Page-level text extractions
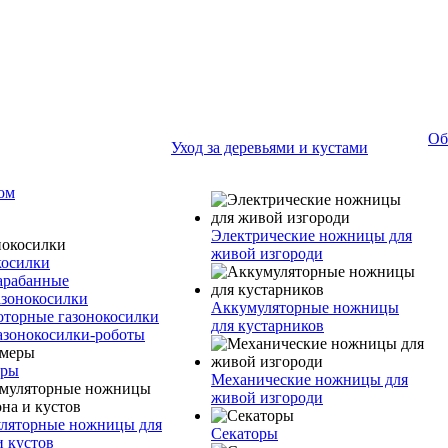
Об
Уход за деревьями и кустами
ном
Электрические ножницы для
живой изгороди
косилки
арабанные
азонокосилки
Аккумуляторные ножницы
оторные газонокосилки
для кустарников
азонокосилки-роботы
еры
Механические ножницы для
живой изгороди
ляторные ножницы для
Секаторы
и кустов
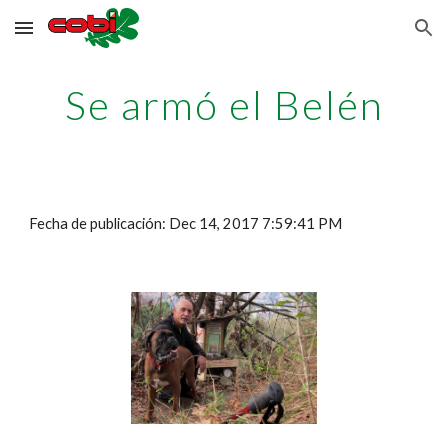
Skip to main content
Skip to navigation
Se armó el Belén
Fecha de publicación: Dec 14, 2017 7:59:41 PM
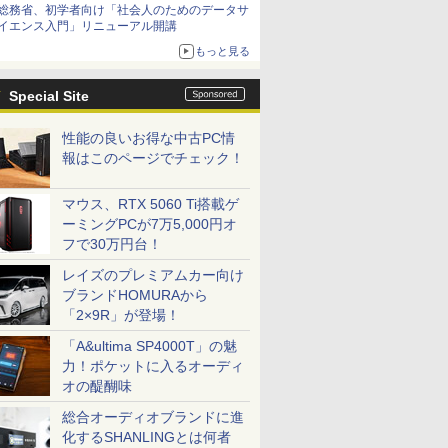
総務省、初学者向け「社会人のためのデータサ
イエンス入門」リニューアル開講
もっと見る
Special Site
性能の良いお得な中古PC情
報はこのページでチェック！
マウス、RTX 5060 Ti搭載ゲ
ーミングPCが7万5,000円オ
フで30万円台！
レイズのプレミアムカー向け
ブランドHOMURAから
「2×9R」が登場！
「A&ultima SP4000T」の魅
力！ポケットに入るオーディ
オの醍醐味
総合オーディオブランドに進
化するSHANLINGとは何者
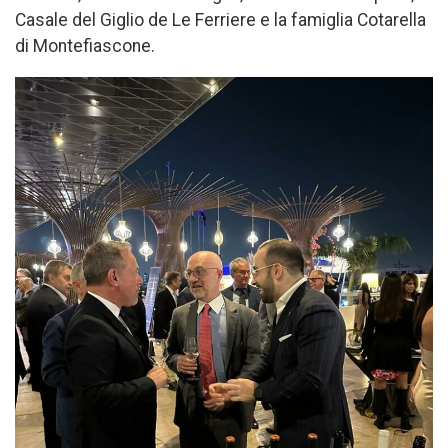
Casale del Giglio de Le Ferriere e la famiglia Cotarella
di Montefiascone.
==
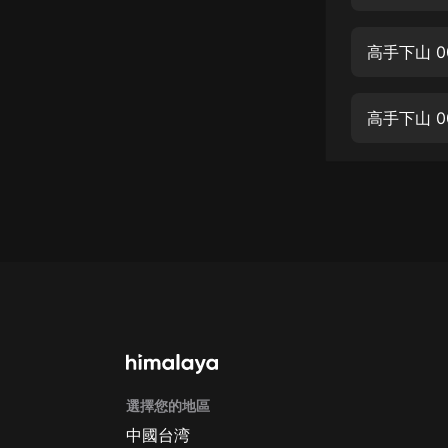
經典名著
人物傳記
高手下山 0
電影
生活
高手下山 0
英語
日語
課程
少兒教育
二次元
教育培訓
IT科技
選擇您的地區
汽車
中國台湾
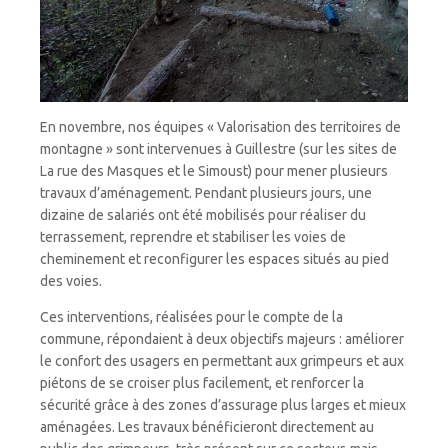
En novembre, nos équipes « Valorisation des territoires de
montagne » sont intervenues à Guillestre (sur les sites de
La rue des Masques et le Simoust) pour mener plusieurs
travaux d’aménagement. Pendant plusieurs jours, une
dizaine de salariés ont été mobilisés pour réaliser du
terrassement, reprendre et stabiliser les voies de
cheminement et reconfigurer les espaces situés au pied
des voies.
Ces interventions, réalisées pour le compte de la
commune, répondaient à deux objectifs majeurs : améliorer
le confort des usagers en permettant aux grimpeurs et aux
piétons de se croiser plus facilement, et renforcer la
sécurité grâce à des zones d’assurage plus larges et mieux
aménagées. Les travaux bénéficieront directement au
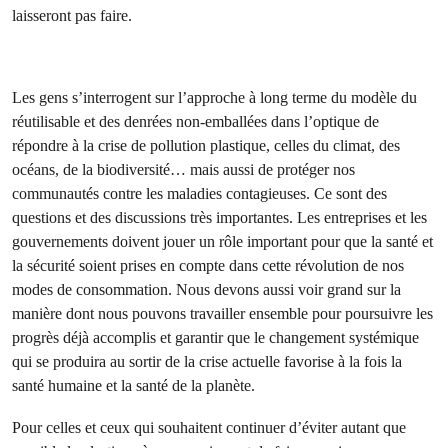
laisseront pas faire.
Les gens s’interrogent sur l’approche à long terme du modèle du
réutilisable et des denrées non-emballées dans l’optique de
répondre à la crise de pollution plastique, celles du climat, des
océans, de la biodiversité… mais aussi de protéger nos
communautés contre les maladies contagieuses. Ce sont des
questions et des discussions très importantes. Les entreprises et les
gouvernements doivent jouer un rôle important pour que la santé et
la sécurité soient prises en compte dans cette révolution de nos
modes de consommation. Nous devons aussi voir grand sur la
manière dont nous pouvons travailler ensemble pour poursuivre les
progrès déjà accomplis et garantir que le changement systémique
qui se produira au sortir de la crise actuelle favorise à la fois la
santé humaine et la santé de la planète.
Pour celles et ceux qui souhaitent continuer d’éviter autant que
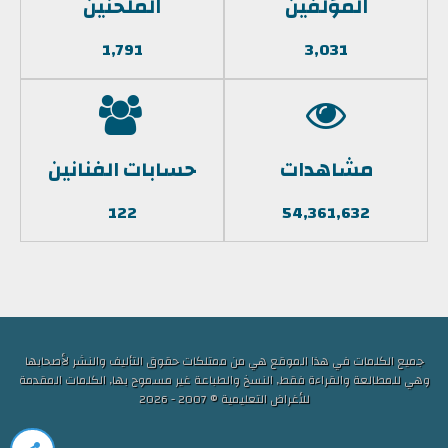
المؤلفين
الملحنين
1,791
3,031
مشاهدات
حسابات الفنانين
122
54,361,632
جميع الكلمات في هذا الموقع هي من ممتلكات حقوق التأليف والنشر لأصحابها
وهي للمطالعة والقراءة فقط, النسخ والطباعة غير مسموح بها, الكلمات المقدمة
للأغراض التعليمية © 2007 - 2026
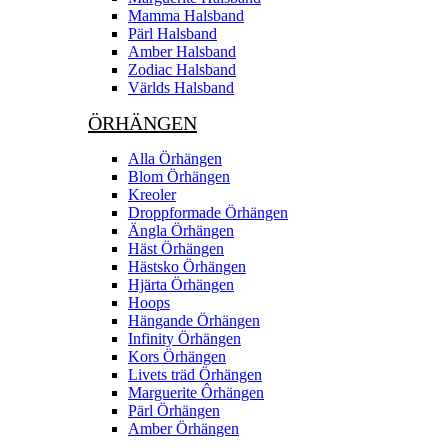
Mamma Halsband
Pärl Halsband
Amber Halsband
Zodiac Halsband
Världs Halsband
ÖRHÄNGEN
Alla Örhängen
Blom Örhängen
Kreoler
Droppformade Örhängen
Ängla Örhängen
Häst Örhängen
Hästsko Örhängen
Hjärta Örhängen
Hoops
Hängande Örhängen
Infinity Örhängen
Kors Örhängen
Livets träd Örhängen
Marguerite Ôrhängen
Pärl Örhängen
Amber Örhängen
* * *
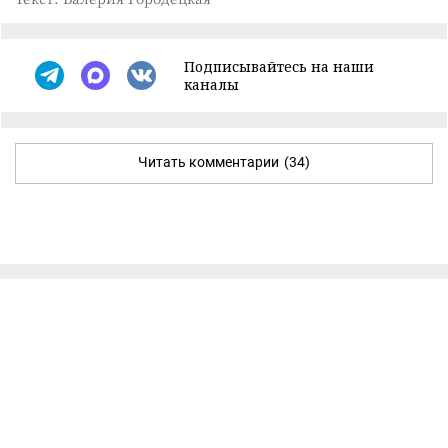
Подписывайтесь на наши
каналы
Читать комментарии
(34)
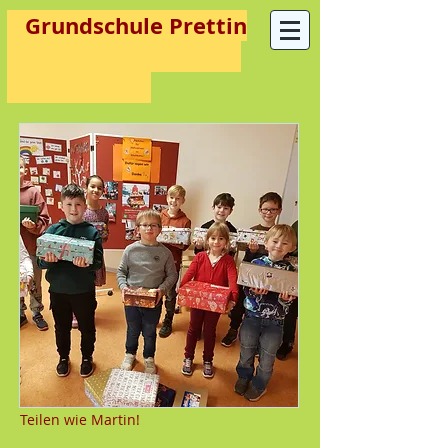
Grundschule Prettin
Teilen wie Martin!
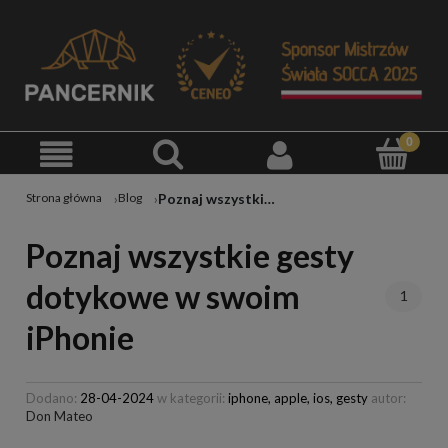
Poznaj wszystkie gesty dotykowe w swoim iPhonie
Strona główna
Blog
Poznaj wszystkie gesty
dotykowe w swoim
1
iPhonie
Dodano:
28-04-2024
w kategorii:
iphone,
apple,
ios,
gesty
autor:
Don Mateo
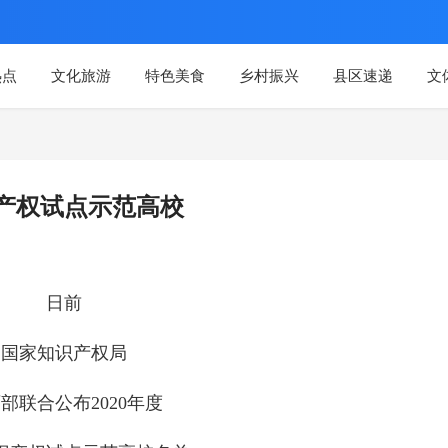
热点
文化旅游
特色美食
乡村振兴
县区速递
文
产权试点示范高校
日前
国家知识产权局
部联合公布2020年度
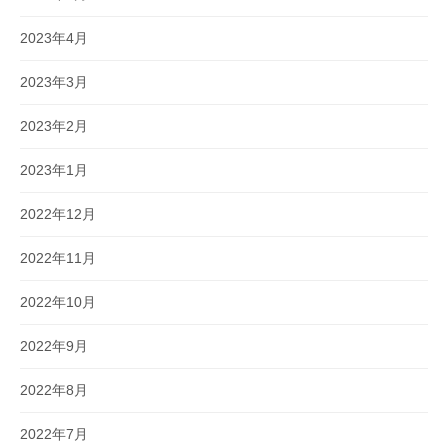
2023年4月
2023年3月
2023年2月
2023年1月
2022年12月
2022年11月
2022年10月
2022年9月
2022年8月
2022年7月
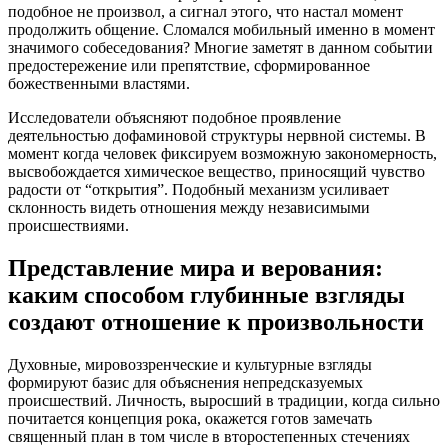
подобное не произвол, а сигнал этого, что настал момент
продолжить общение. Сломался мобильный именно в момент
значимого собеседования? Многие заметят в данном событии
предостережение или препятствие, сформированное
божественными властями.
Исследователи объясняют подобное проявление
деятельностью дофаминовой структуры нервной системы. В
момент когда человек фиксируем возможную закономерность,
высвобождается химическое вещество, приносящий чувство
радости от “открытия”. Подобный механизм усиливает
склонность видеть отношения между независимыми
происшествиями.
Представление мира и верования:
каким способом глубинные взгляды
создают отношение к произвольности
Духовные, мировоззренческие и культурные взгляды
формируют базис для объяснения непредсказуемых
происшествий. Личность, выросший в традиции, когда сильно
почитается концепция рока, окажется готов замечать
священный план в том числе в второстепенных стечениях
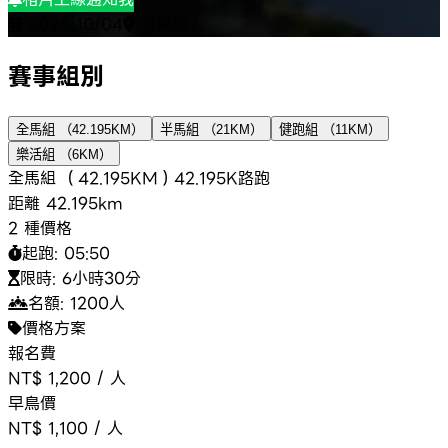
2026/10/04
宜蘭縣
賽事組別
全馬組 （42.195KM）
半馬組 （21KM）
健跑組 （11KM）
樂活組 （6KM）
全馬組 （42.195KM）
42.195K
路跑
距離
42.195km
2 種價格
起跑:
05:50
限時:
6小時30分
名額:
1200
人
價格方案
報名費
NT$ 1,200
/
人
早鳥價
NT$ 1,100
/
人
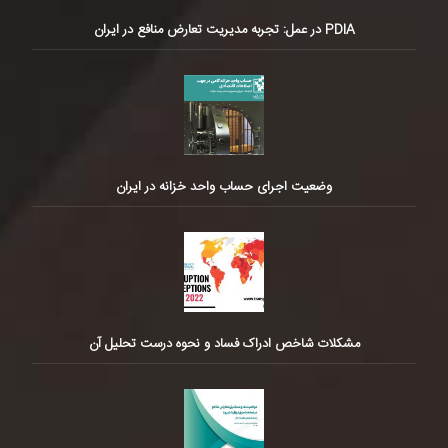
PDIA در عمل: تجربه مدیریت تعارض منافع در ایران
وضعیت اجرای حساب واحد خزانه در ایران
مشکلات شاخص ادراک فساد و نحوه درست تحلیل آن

## TASK:
Of the entries above, repeat exactly the lines from the line with "Världs Halsband" through the line with "Amber Örhängen", both of them included.

## PROBLEM SOLUTION:
Världs Halsband
ÖRHÄNGEN
Alla Örhängen
Blom Örhängen
Kreoler
Droppformade Örhängen
Ängla Örhängen
Häst Örhängen
Hästsko Örhängen
Hjärta Örhängen
Hoops
Hängande Örhängen
Infinity Örhängen
Kors Örhängen
Livets träd Örhängen
Marguerite Ôrhängen
Pärl Örhängen
Amber Örhängen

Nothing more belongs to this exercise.